Collected data entries:
★ ★ ★ ★

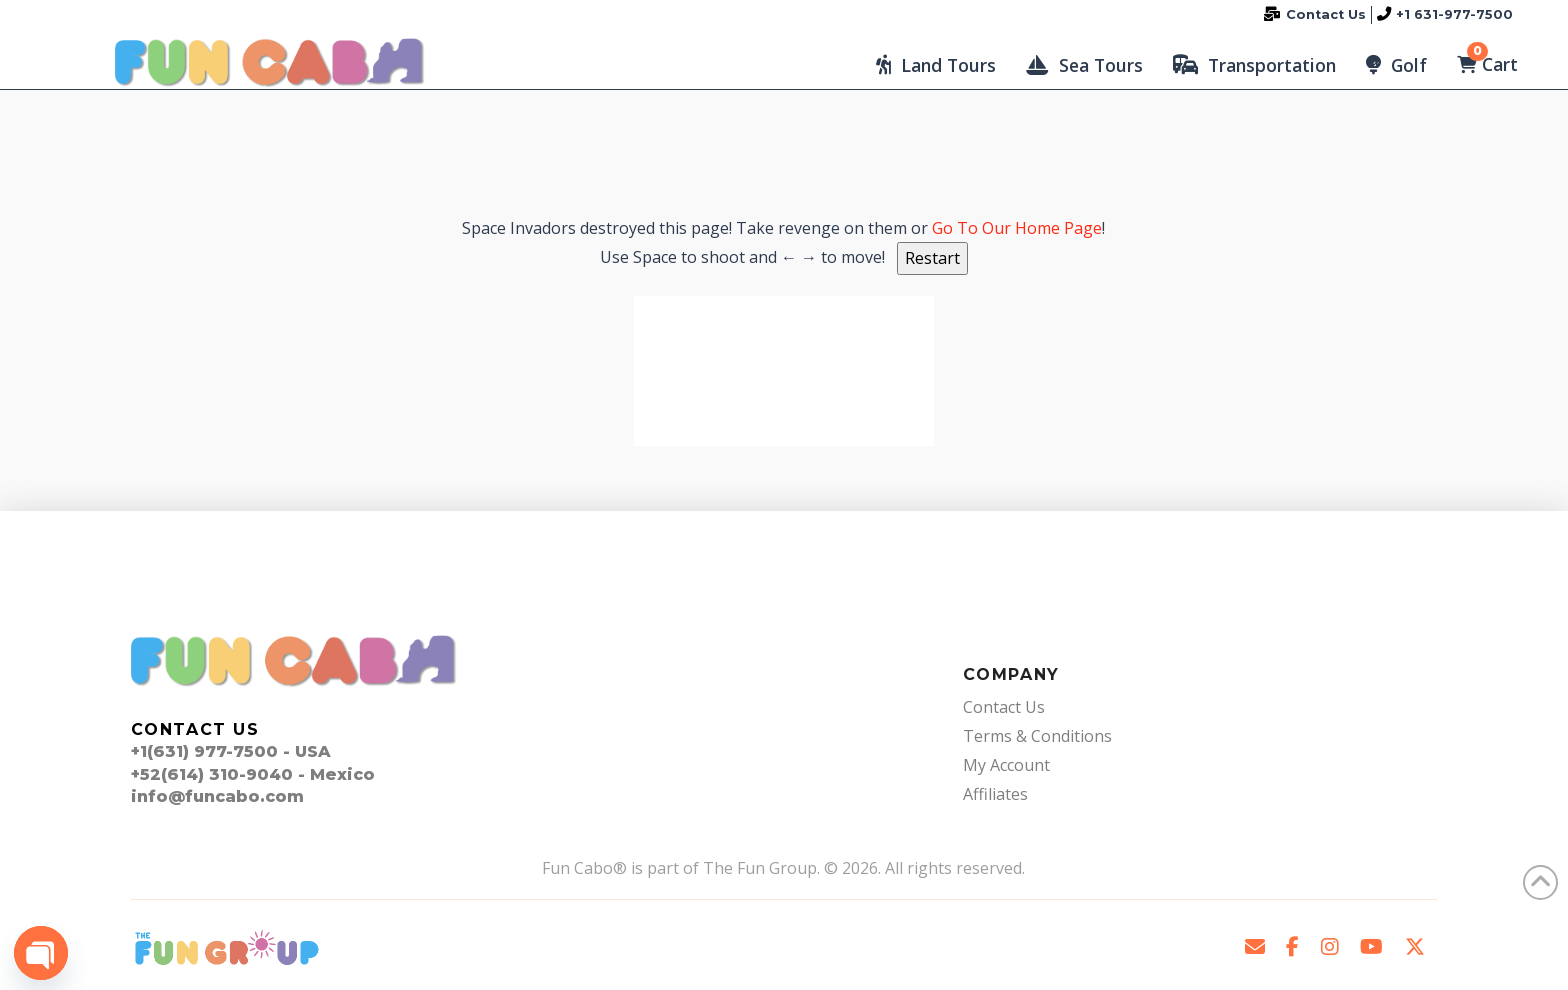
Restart (932, 258)
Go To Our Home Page (1017, 228)
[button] (936, 65)
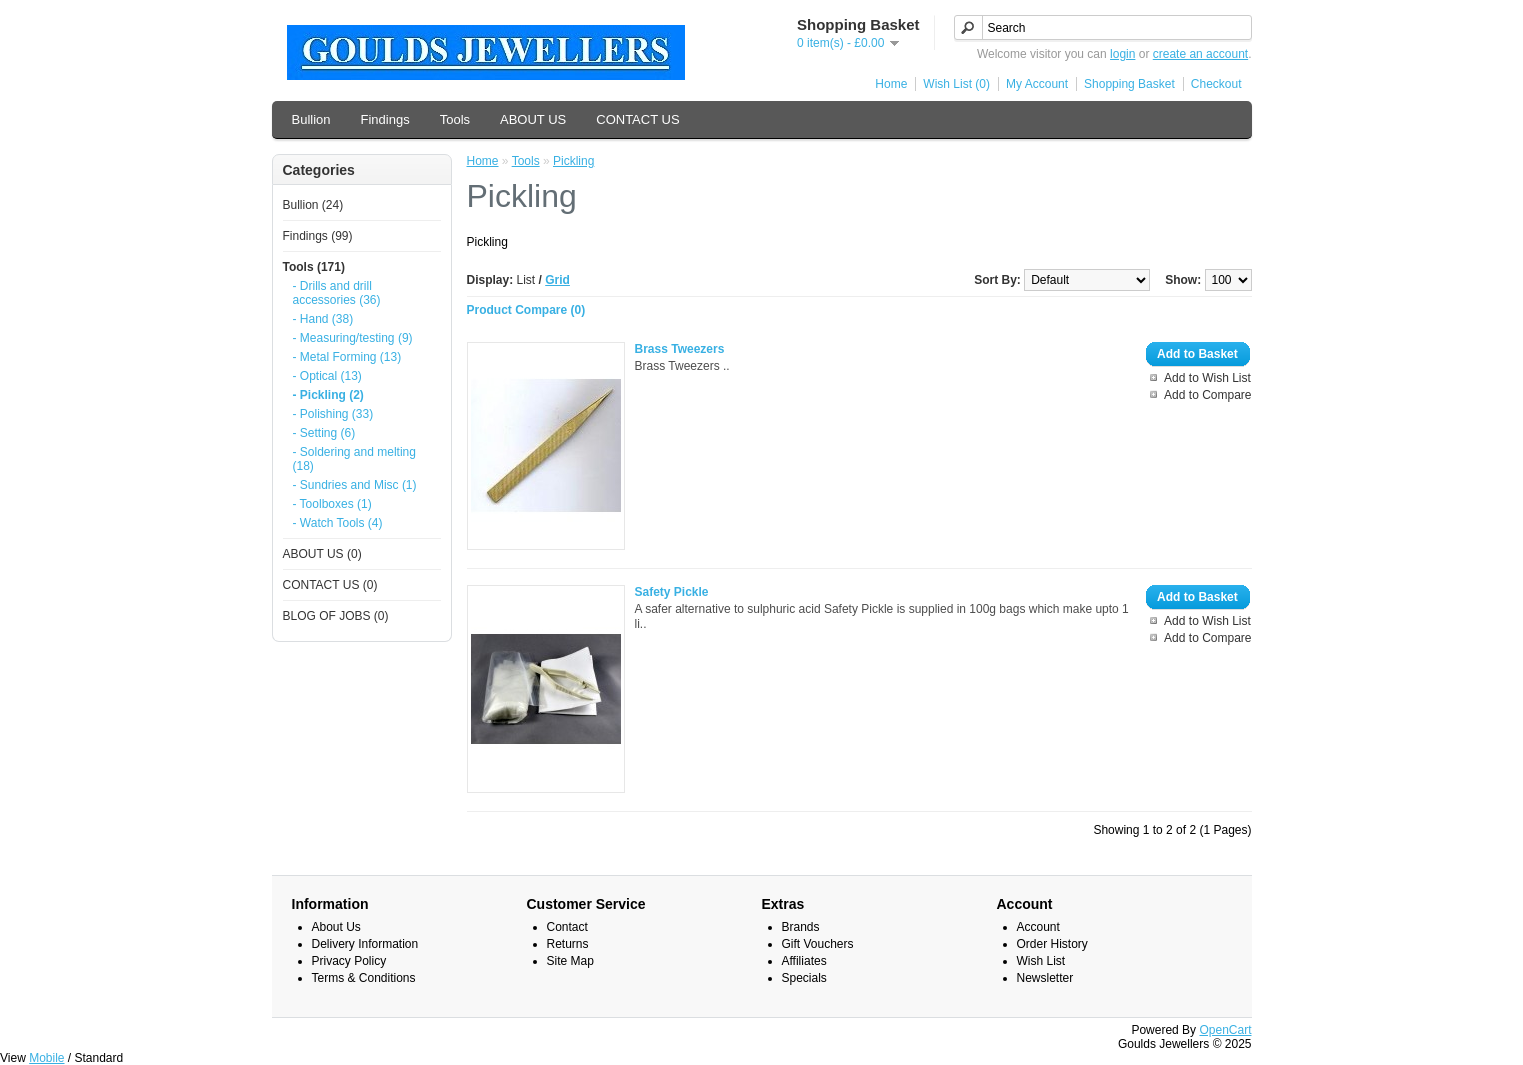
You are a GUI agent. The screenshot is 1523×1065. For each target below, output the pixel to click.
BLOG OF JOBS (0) (336, 616)
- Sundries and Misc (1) (355, 485)
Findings (385, 119)
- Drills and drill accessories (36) (337, 293)
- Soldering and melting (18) (354, 459)
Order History (1052, 944)
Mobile (46, 1058)
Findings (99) (318, 236)
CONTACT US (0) (330, 585)
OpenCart (1225, 1030)
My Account (1037, 84)
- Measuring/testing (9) (353, 338)
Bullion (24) (313, 205)
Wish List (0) (956, 84)
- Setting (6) (324, 433)
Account (1038, 927)
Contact (567, 927)
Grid (557, 280)
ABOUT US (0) (322, 554)
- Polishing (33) (333, 414)
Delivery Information (365, 944)
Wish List (1041, 961)
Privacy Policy (349, 961)
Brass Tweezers (680, 349)
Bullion (311, 119)
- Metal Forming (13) (347, 357)
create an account (1200, 54)
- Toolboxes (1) (332, 504)
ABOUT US (533, 119)
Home (891, 84)
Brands (801, 927)
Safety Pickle (672, 592)
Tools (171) (314, 267)
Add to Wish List (1207, 378)
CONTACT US (637, 119)
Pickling (573, 161)
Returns (568, 944)
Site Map (570, 961)
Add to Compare (1207, 395)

★ ★ ★ ★

→ TASK ITEM:
Could the entries above be written out word for word, pictures excluded?

→ EXERCISE RESULT:
Restart (932, 258)
Go To Our Home Page (1017, 228)
[button] (936, 65)
You are a GUI agent. The screenshot is 1523×1065. For each target below, output the pixel to click.
BLOG OF JOBS (0) (336, 616)
- Sundries and Misc (1) (355, 485)
Findings (385, 119)
- Drills and drill accessories (36) (337, 293)
- Soldering and melting (18) (354, 459)
Order History (1052, 944)
Mobile (46, 1058)
Findings (99) (318, 236)
CONTACT US (0) (330, 585)
OpenCart (1225, 1030)
My Account (1037, 84)
- Measuring/testing (9) (353, 338)
Bullion (24) (313, 205)
Wish List (0) (956, 84)
- Setting (6) (324, 433)
Account (1038, 927)
Contact (567, 927)
Grid (557, 280)
ABOUT US (0) (322, 554)
- Polishing (33) (333, 414)
Delivery Information (365, 944)
Wish List (1041, 961)
Privacy Policy (349, 961)
Brass Tweezers (680, 349)
Bullion (311, 119)
- Metal Forming (13) (347, 357)
create an account (1200, 54)
- Toolboxes (1) (332, 504)
ABOUT US (533, 119)
Home (891, 84)
Brands (801, 927)
Safety Pickle (672, 592)
Tools (171) (314, 267)
Add to Wish List (1207, 378)
CONTACT US (637, 119)
Pickling (573, 161)
Returns (568, 944)
Site Map (570, 961)
Add to Compare (1207, 395)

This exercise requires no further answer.